MOBILIDADE SOCIAL, STATUS POLITICO E PODER: UMA PRELIMINAR

     Segundo R. Stavehagen, em Estratificação social e estrutura de classes”¹:
“Nos sistemas de estratificação que permitem a mobilidade social entre os estratos, esta tem a dupla função de reduzir as oposições mais agudas entre as classes e de reforçar a própria estratificação. A estratificação desempenha, pois, um papel eminentemente conservador na sociedade, ao passo que as oposições e os conflitos de classe constituem um fenômeno de ordem dinâmica, por excelência.”

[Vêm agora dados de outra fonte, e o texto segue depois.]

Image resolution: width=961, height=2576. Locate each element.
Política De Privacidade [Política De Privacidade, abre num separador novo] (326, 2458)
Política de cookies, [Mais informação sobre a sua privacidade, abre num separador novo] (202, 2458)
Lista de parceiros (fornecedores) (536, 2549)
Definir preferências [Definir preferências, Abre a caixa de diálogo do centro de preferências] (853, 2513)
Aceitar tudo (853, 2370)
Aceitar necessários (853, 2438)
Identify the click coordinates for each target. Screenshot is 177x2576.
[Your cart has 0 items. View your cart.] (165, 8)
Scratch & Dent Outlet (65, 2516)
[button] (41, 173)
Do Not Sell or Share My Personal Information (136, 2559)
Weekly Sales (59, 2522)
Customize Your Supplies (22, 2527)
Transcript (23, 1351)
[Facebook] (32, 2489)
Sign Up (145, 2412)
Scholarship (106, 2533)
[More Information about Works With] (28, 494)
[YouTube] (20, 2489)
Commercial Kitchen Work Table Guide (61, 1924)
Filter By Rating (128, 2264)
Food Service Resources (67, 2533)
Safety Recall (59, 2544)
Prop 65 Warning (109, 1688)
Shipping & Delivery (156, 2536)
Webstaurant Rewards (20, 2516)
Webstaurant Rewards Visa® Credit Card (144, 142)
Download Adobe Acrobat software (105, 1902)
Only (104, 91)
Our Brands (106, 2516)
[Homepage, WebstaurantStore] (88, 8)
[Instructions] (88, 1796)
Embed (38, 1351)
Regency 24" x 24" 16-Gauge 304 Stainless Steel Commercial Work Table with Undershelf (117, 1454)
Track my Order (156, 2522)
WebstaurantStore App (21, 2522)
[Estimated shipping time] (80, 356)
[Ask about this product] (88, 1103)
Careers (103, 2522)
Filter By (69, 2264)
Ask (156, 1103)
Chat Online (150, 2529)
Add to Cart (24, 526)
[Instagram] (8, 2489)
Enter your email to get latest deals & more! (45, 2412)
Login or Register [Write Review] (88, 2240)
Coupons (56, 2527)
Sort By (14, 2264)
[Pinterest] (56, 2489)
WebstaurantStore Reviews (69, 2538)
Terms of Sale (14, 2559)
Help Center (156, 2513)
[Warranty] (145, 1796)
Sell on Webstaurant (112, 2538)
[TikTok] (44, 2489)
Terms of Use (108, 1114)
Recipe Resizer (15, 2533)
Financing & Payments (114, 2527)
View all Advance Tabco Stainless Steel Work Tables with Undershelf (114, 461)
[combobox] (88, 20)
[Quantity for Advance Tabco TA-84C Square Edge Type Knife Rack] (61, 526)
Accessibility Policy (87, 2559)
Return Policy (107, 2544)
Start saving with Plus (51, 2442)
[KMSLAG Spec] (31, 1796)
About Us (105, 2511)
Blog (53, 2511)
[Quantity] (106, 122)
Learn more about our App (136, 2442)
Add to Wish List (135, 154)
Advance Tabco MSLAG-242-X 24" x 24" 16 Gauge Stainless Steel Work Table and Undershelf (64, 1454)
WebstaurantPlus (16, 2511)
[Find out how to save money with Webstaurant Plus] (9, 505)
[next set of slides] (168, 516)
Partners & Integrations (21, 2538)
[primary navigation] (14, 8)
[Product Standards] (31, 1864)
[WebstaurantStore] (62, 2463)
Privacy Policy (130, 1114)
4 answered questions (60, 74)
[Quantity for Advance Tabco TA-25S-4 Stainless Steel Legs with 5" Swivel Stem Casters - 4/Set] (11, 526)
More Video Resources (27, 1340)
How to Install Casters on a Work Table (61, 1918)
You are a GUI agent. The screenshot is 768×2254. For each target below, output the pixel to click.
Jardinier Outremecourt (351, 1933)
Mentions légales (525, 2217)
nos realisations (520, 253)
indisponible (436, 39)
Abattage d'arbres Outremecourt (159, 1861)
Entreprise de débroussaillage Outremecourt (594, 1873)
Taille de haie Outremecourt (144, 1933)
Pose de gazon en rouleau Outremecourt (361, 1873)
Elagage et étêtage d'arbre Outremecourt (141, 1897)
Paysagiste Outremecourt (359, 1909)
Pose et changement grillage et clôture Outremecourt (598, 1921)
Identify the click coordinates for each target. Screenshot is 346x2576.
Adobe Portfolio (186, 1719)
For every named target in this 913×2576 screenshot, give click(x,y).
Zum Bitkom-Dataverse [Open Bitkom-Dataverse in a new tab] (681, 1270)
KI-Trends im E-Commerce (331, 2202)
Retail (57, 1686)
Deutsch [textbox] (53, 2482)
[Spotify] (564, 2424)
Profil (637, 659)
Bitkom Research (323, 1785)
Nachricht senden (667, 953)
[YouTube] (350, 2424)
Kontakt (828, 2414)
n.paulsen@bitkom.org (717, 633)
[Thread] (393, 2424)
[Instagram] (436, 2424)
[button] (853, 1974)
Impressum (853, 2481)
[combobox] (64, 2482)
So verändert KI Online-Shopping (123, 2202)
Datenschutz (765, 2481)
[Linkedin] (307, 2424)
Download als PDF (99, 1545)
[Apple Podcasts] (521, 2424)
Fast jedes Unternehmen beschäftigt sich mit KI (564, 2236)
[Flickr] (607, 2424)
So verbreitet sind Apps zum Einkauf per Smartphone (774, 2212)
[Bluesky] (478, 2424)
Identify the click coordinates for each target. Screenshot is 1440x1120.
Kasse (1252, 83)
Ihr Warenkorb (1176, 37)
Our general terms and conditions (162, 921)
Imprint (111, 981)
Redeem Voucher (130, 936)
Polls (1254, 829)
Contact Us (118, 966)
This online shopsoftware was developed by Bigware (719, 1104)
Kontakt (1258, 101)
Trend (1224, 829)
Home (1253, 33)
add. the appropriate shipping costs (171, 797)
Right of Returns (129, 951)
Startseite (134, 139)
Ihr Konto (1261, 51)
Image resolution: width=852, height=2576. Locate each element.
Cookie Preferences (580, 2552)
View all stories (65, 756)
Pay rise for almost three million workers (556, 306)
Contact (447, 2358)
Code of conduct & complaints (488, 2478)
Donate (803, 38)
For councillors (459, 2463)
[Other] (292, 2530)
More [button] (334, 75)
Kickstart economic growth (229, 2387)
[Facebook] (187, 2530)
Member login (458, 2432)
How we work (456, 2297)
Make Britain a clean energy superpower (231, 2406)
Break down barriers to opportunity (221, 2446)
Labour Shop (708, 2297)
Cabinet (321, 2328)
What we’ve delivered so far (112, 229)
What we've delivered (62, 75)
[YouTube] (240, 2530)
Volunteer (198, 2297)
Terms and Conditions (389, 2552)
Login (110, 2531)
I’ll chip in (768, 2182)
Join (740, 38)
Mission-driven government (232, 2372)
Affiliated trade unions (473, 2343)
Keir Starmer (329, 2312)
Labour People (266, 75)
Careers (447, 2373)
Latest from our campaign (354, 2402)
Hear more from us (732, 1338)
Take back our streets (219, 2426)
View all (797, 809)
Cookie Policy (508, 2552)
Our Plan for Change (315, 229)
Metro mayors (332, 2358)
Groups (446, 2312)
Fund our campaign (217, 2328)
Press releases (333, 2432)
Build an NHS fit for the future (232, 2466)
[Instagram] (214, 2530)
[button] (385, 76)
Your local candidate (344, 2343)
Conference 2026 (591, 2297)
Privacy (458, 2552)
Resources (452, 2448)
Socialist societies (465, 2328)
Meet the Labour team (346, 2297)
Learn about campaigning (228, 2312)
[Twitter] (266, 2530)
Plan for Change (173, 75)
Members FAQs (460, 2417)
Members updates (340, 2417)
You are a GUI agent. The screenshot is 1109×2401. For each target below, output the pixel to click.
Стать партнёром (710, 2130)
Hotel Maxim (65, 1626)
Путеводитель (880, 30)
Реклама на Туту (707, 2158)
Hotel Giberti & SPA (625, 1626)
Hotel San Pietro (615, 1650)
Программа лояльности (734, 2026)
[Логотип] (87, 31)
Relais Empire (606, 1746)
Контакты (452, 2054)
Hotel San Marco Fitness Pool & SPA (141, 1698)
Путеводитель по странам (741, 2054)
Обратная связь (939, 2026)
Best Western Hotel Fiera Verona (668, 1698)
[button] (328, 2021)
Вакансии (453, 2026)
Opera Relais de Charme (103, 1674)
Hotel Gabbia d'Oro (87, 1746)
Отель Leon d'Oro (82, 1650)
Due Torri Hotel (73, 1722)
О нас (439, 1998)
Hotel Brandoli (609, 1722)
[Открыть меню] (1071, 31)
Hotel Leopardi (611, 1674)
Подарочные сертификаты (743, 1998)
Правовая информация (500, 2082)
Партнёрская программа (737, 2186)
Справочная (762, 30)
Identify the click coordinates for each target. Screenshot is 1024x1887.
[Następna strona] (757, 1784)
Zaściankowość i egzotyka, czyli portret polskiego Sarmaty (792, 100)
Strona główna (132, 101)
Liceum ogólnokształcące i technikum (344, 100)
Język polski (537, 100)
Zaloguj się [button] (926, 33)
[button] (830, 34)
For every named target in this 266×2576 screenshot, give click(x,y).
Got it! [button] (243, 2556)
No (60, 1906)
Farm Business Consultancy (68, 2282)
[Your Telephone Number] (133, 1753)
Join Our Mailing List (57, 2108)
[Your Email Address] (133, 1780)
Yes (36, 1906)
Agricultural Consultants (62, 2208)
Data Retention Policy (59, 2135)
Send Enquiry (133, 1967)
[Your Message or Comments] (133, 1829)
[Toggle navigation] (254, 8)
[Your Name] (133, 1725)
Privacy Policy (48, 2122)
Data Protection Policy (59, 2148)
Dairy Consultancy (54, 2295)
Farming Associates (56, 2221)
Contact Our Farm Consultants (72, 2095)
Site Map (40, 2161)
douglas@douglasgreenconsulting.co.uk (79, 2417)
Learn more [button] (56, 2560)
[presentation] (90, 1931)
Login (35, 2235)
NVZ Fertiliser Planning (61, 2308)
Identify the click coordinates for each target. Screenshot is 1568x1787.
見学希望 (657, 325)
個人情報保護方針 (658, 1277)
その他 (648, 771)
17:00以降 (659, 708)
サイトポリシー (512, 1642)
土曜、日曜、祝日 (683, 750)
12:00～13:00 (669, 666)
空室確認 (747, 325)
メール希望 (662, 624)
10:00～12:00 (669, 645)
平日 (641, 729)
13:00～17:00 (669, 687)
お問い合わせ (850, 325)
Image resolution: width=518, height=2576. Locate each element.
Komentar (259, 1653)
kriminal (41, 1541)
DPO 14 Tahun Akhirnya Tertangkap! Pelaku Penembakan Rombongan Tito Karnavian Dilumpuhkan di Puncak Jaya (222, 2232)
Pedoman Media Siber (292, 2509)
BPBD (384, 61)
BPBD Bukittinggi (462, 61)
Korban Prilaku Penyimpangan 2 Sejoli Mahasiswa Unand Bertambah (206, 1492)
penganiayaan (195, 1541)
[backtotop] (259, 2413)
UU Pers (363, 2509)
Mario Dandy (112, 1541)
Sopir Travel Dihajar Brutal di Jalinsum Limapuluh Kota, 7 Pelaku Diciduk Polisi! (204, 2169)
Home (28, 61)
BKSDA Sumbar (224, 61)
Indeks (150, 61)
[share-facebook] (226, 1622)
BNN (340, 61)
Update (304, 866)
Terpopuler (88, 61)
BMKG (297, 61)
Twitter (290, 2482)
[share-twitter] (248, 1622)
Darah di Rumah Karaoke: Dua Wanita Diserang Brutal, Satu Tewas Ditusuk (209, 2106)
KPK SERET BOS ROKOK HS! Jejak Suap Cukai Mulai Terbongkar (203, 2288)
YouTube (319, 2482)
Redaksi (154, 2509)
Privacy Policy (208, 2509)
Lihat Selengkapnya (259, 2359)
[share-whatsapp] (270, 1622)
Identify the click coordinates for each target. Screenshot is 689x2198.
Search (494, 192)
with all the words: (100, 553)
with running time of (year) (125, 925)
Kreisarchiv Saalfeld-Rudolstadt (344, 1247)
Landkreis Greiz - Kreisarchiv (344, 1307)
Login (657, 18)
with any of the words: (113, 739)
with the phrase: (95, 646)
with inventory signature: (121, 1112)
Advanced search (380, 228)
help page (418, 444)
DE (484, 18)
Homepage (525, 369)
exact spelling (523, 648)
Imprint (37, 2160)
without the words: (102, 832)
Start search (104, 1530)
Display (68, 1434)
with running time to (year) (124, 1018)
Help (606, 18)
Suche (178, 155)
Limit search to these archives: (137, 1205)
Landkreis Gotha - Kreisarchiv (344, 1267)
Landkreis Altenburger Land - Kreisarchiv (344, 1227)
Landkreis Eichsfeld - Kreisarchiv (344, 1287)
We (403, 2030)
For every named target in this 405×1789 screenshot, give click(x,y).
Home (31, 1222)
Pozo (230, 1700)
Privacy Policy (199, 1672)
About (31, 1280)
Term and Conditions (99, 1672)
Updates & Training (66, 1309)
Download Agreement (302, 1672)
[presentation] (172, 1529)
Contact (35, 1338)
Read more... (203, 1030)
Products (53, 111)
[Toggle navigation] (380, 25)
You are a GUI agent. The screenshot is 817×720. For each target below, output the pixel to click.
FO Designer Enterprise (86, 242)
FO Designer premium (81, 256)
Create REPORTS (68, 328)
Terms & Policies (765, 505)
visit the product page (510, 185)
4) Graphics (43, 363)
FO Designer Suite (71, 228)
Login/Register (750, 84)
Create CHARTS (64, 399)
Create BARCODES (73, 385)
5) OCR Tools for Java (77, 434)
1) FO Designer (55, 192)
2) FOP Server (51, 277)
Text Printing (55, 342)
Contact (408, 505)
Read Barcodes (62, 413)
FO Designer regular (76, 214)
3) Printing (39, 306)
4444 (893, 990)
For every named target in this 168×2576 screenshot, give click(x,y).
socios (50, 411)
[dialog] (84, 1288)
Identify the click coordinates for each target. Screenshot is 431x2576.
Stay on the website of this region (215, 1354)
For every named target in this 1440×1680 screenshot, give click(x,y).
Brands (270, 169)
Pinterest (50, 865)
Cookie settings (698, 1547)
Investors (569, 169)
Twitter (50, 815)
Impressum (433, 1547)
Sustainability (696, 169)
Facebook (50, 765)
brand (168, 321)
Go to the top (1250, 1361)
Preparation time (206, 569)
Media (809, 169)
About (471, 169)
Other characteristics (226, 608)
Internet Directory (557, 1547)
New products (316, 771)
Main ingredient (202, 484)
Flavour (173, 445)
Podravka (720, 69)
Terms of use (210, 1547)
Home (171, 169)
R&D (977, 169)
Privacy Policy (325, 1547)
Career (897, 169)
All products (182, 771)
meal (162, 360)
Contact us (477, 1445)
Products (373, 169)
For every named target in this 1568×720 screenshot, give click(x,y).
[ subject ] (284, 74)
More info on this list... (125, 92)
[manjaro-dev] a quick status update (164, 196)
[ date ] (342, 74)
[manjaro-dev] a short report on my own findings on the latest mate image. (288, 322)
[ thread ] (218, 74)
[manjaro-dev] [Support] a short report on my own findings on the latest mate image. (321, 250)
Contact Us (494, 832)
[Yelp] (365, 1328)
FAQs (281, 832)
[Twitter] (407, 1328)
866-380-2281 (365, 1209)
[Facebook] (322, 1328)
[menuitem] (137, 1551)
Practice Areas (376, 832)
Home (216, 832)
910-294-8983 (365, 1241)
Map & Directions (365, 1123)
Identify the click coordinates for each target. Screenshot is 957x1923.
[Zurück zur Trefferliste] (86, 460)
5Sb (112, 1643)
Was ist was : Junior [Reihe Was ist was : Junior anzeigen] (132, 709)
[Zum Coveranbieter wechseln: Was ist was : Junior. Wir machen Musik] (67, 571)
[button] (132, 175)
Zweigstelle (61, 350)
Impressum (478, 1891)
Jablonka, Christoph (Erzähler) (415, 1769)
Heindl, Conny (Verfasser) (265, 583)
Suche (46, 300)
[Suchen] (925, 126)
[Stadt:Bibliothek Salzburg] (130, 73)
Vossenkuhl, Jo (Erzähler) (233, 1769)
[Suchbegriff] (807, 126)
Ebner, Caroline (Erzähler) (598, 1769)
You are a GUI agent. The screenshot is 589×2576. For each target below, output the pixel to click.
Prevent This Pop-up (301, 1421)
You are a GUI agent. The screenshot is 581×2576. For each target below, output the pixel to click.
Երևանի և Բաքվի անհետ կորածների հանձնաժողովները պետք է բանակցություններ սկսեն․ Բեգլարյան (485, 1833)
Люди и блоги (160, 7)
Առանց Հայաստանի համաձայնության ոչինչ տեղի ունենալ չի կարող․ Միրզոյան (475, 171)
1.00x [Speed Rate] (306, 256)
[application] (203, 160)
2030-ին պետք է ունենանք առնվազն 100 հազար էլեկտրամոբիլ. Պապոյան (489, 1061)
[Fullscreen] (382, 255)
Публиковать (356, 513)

     Evidentemente Stavehagem aqui está se referindo ao conflito distributivo mais amplo, referente à propriedade, que seria o objeto da luta de classes, da luta entre as classes sociais. Evidentemente aqui classe social são as classes fundamentais do capitalismo: Proprietários e não proprietários dos meios de produção. Não há mobilidade a se considerar e trata-se simplesmente de mudar ou não o regime de propriedade. Num sentido diferenciado está a noção de estratificação, que também pode envolver um conflito distributivo, mas bem mais restrito e mais ligado à renda e capacidade de consumo. Nesse aspecto o Estado tem papel relevante mediante sua capacidade redistributiva. Aqui há mobilidade e indivíduos, por razões diversas, podem ir de uma faixa de consumo para outra, num sentido, para cima, ou noutro sentido, para baixo. Quando Stavehagem fala da caráter conservador desses estamentos em ascensão ele está se referindo ao fato de que enquanto o conflito distributivo da propriedade tem um caráter possivelmente transformador da sociedade, o conflito distributivo da renda pode ter um caráter modificador, isto é, os indivíduos podem querer melhor qualidade de vida, mas não são transformadores. O conservadorismo está ai. De qualquer forma, mesmo aceitando que não vivemos por hipótese uma faixa de escolhas entre propriedade e renda, há uma ampla literatura sobre como a mobilidade de segmentos, principalmente os ligados ao trabalho informal, acaba tendo um papel acomodatório do ponto de vista político, refreando demandas.

     A Constituição de 1988 resultou numa pró-atividade do Estado na questão da redistribuição da renda. A partir dela não compete ao Estado apenas a intervenção genérica na esfera econômica, buscando Estabilidade e Crescimento, mas também a intervenção na esfera social. De lá para cá multiplicaram-se as políticas públicas de garantias mínimas e inclusão social.

     O período mais recente, a partir de 2002 até 2008, trouxe um contínuo processo de crescimento interrompido em 2009, mas retomado em 2010.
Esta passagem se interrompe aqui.